Sizing Service Engines

NSX Advanced Load Balancer publishes minimum and recommended resource requirements for NSX Advanced Load Balancer SEs. This section provides details on sizing. You can consult your NSX Advanced Load Balancer sales engineer for recommendations that are tailored to the exact requirements.

The SEs can be configured with one vCPU core and 2 GB RAM, up to 64 vCPU cores and 256 GB RAM.

Note:

It is recommended for a ServiceEngine to have at least four GB of memory when GeoDB is in use.

In write access mode, you can configure SE resources for newly created SEs within the SE Group properties.

For the SE in read or no orchestrator modes, the SE resources are manually allocated to the SE virtual machine when it is being deployed.

NSX Advanced Load Balancer SE performance is determined by several factors, including hardware, SE scaling, and the ciphers and certificates used.
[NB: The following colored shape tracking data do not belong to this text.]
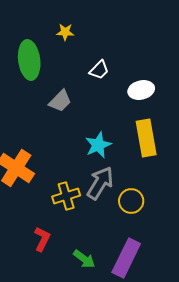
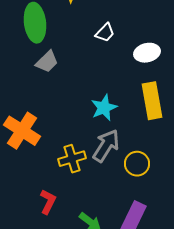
gray trapezoid: (60, 101) -> (47, 62), moved

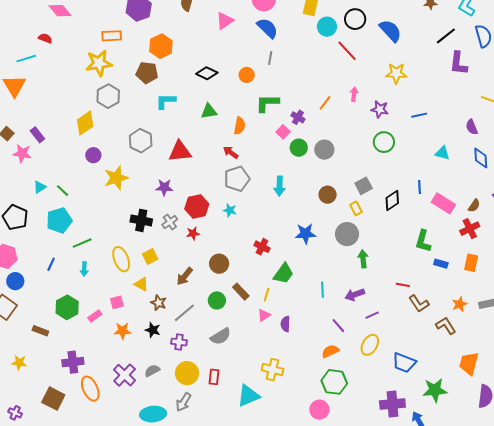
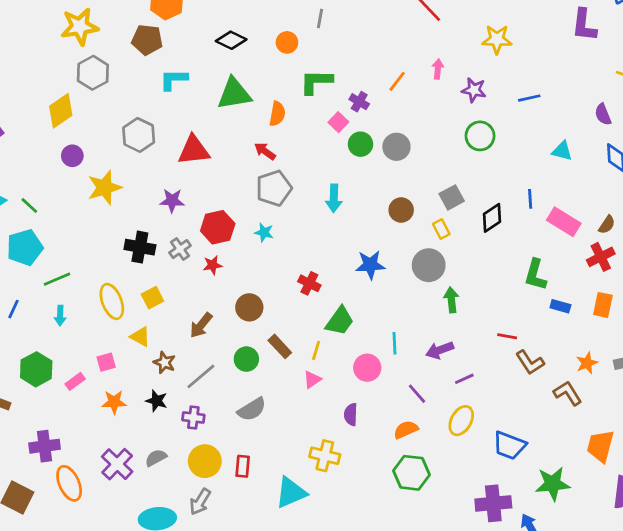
green triangle: (209, 111) -> (234, 94), size x1.5
purple semicircle: (285, 324) -> (351, 414), moved
pink circle: (319, 410) -> (367, 368), moved

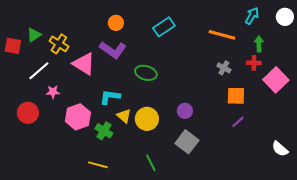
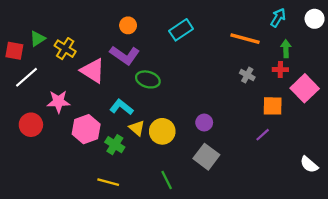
white line: (39, 71) -> (26, 77), moved
green ellipse: (146, 73) -> (148, 79), moved
pink star: (53, 92) -> (58, 102), size x1.5
orange square: (236, 96) -> (273, 106), moved
cyan L-shape: (110, 97) -> (121, 107), turned 30

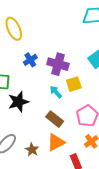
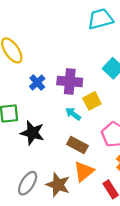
black star: (18, 102) -> (32, 133), turned -30
brown star: (32, 150) -> (58, 185), size x1.5

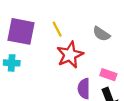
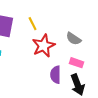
gray semicircle: (101, 34) -> (74, 39), moved

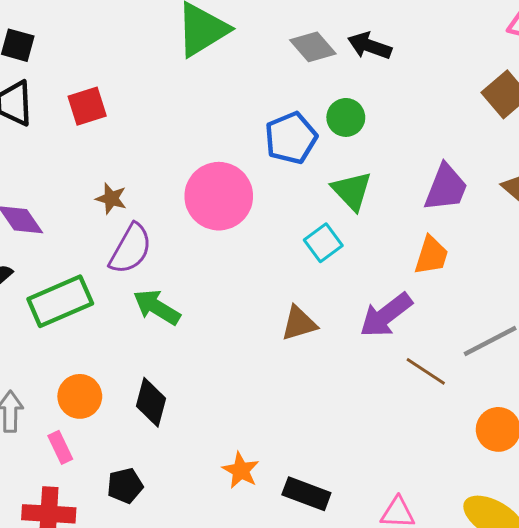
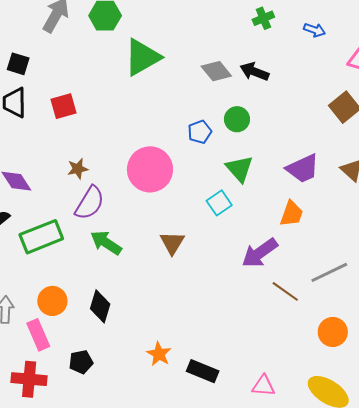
blue pentagon: (291, 138) -> (200, 132), size x0.7
purple trapezoid: (446, 188) -> (303, 169), turned 42
brown star: (111, 199) -> (78, 169), turned -30
brown triangle: (299, 323) -> (172, 243), moved, turned -44
pink rectangle: (60, 447) -> (38, 335), size x1.4

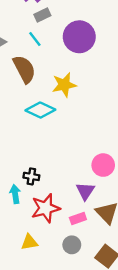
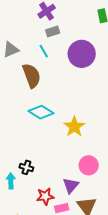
yellow star: (64, 85) -> (74, 127), moved, turned -30
red star: (46, 208) -> (45, 196), moved, size x0.7

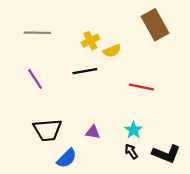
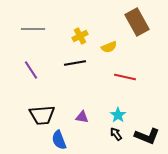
yellow semicircle: (112, 51) -> (109, 47), moved
blue semicircle: (67, 158) -> (59, 140), turned 114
Performance can be broken down into the following primary benchmark metric:

Connections, Requests and SSL Transactions per second (CPS/ RPS/ TPS) - Primarily gated by the available CPU.
Bulk throughput - Dependent upon CPU, PPS, and environment-specific limitations.
Concurrent connections — Dependent on SE memory.

This section illustrates the expected real-world performance and discusses SE internals on computing and memory usage.

CPU

NSX Advanced Load Balancer supports x86 based processors, including those from AMD and Intel. Leveraging AMD’s and Intel’s processors with AES-NI and similar enhancements steadily enhances the performance of the NSX Advanced Load Balancer with each successive generation of the processor.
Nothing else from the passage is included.